In 2020, as in many states, WEC adopted a number of administrative changes to accommodate the COVID-19 pandemic. These changes included waiving the need for state employees to visit nursing homes to assist residents in casting absentee ballots, a change which was not controversial or challenged at the time, when access to nursing homes was heavily restricted to protect the most vulnerable.



But in the aftermath of Joe Biden’s victory and Donald Trump’s attempts to overturn the result, these sorts of changes to election procedures were blamed (implausibly) for having produced Biden’s narrow wins in key states, including Wisconsin’s 20,682-vote margin. Some officials have even threatened to indict the WEC commissioners for felonies for allegedly violating the state’s election laws. It is in this context that Johnson has urged the legislature to unilaterally take away WEC’s power over congressional and presidential elections and assign it to somebody else.

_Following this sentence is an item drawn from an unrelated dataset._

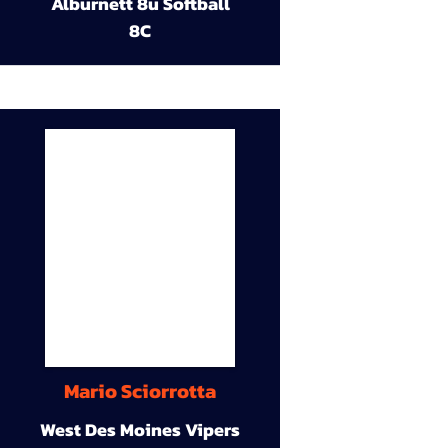
Alburnett 8u Softball
8C
Mario Sciorrotta
West Des Moines Vipers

If state legislators act on Johnson’s idea, the result would not only be unconstitutional, it would also produce absolute chaos. Local polling places would have to, in effect, administer two separate elections while reporting to two different authorities. They might even have to run two different ballots, if WEC and the new legislative authority make conflicting decisions about ballot design. Worst of all, the rules for who can vote and how might differ.

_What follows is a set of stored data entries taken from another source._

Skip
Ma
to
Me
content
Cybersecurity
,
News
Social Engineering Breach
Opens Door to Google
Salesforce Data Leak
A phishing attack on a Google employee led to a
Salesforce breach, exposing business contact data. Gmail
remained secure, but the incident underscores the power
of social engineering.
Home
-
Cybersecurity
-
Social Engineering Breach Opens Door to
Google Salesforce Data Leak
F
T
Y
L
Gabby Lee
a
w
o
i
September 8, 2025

It’s this last point which reveals the constitutional incoherence of such a possibility, because it would violate an explicit constitutional command. Article I requires that for elections to the House of Representatives, “the Electors in each State shall have the Qualifications requisite for Electors of the most numerous Branch of the State Legislature.” The Seventeenth Amendment applies identical language to elections for the Senate. If you’re eligible to vote for the members of your state’s legislature, you must also be allowed to vote for your state’s members of Congress.

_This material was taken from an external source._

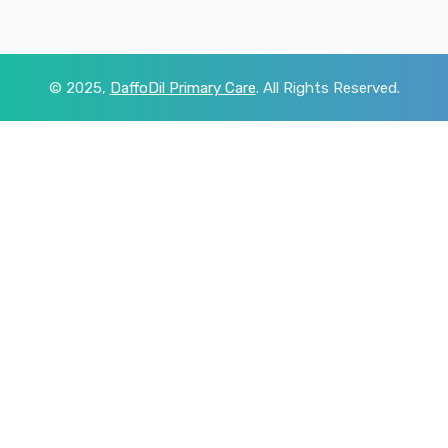
© 2025,
DaffoDil Primary Care
. All Rights Reserved.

But that wouldn’t be the case if the elections for state offices and elections for federal offices are governed by different rules and different agencies, raising the possibility of some people being allowed to vote for one while being excluded from the other. For example, if two different sets of rules were adopted for absentee voting, or for voter ID requirements, then some people would inevitably be allowed to vote under one but not the other. This would be a clear violation of one of the Constitution’s most unambiguous requirements, which is why the Constitution does not intend or contemplate splitting the state’s authority over elections in this way.



Back to the Drawing Board



There are plausible constitutional arguments about the limits of executive actions or judicial decisions to stray from what the legislature has directed by state law, and those arguments can and should be litigated prior to Election Day. As the Arizona case revealed, there are also divisions on the Court about if voters or unelected bodies can be included as part of the “legislature,” but there’s no such dispute about the inclusion of governors. The bottom line is that any attempt to change election statutes must follow the state’s constitutional procedures for making laws, with the governor either signing a bill or else the legislature mustering the votes to override his veto.



Elections have consequences. In Wisconsin, those consequences currently include a divided government with neither party in total control. Since the state’s governor is a Democrat, and Republicans do not have a veto-proof legislative supermajority, that means any change to the state’s election rules must garner bipartisan support. In other states, the situation is reversed, with contentious redistricting decisions pitting Republican governors against Democratic legislators.



When a state’s constitution and the choices voters have made force members of both parties to work together, that’s a feature, not a bug. The federal Constitution does not provide a way around it.